July 2012 Patch Tuesday Preview

Wolfgang Kandek

Last updated on: October 27, 2022

Today Microsoft released its Advanced Notification for July 2012 containing nine bulletins addressing 16 vulnerabilities. Three bulletins are rated "critical", affecting members of the Windows operating system family. The remaining bulletins are rated "important" and address flaws in Windows, Office, Sharepoint and Office for the Mac.

Bulletin 1, rated "critical", affects all versions of Windows, and we expect it to address the XML vulnerability disclosed by Microsoft in June’s Patch Tuesday as KB2719615. This bulletin will be the highest priority for users, at least for those who did not apply Microsoft’s FixIt supplied in the advisory. Bulletin 2 is for Internet Explorer (IE), and is a bit of a surprise as it breaks the usual cycle of supplying an update for IE every two months. The bulletin only applies to IE9 and is thus limited to Vista and above. Bulletin 3 is "critical" for all desktop operating systems, XP, Vista and WIndows 7; for all others it is rated only "moderate".

From the remaining bulletins all ranked "important", we recommend paying attention to bulletin 4 which affects all versions of Office for Windows. It is a Remote Code Execution vulnerability and is ranked "important" because it requires the targeted user to open a malicious file. We typically consider "important" bulletins for Office as almost the same severity level as "critical"; after all these document-based attack campaigns are usually quite successful in convincing at least a subset of end users to open the malicious document.

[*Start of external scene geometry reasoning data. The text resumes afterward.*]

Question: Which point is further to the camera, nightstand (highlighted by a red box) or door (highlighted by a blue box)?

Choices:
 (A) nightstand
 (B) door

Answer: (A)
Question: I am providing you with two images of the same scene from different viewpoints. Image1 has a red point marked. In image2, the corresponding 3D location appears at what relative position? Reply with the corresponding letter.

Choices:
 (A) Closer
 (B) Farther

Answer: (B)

Bulletin 6 is a bit curious. It is for a Remote Code Execution vulnerability and applies to all versions of Windows, but it is rated only "important". It will be interesting to see what kind of mitigating circumstances made Microsoft come to that rating.

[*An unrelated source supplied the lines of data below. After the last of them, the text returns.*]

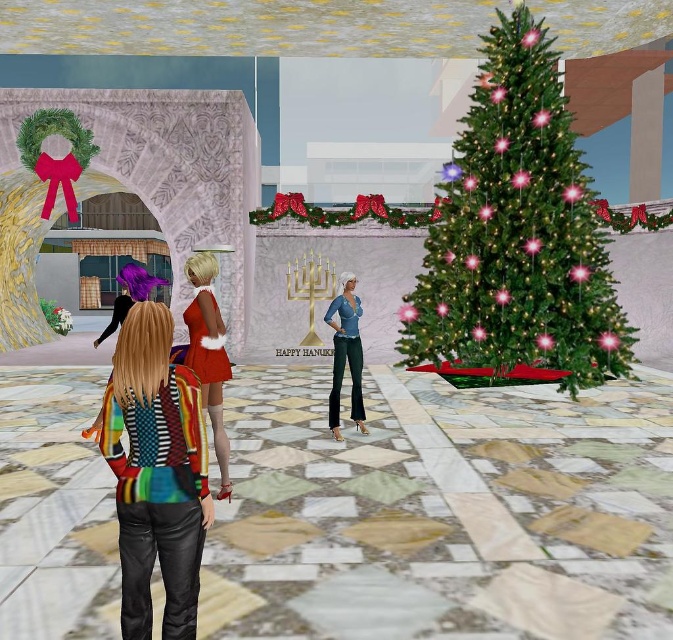 From the picture: Is shiny red dress at center taller than denim jeans at center?

Yes.

Which is more to the right, shiny red dress at center or denim jeans at center?

denim jeans at center

Which is in front, point (227, 451) or point (349, 312)?

Point (227, 451)

Find the location of `shiny red dress at center`. shiny red dress at center is located at coordinates (209, 353).

Is multicolored striped sweater at center to the right of denim jeans at center from the viewer's perspective?

In fact, multicolored striped sweater at center is to the left of denim jeans at center.

Is multicolored striped sweater at center positioned before denim jeans at center?

Yes, it is.

The height and width of the screenshot is (640, 673). What do you see at coordinates (155, 472) in the screenshot?
I see `multicolored striped sweater at center` at bounding box center [155, 472].

The image size is (673, 640). I want to click on multicolored striped sweater at center, so click(x=155, y=472).

Which is behind, point (606, 243) or point (199, 285)?

Point (606, 243)

Who is shorter, green matte christmas tree at right or shiny red dress at center?

With less height is green matte christmas tree at right.

Does point (540, 301) come behind point (213, 349)?

That is True.

The height and width of the screenshot is (640, 673). I want to click on green matte christmas tree at right, so click(518, 234). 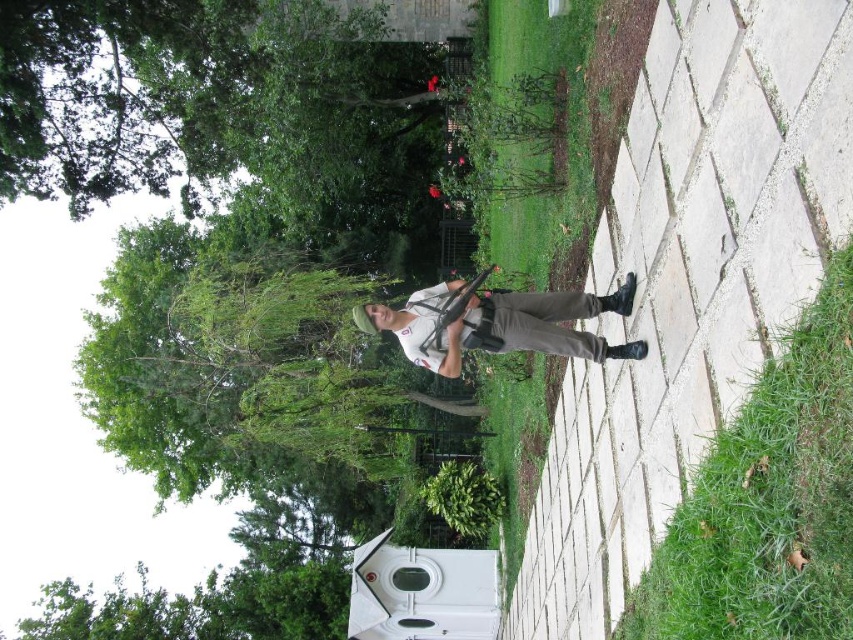 You are standing at the camera position and want to determine which of the two points, point (842, 412) or point (502, 410), is closer to you. Based on the scene description, which point is nearer?

A: Point (842, 412) is closer to the camera than point (502, 410), so it is the nearer point.

You are standing on the paved pathway and want to take a photo of the green grass at center. Which direction should you face to capture it in your camera view?

The green grass at center is located at point 0.223 on the x and 0.627 on the y axis, so you should face towards the center of the image to capture it.

You are a gardener who needs to mow the lawn. You see green grass at lower right and green grass at center. Which area requires mowing first if you prioritize shorter grass?

The green grass at lower right is shorter than the green grass at center, so you should mow the green grass at center first to maintain even length.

Users of the latest version of Microsoft Office for Mac OS X should keep an eye on bulletin 9 and apply it as soon as possible.

Over the last few weeks, Microsoft has also been rolling out the improved version of the Windows Update client, which has improved security measures that will be used for the first time in this month’s update. The changes are related to the Flame malware that came up with a sophisticated certificate collision attack and was able to abuse Microsoft’s update service to infect its targets.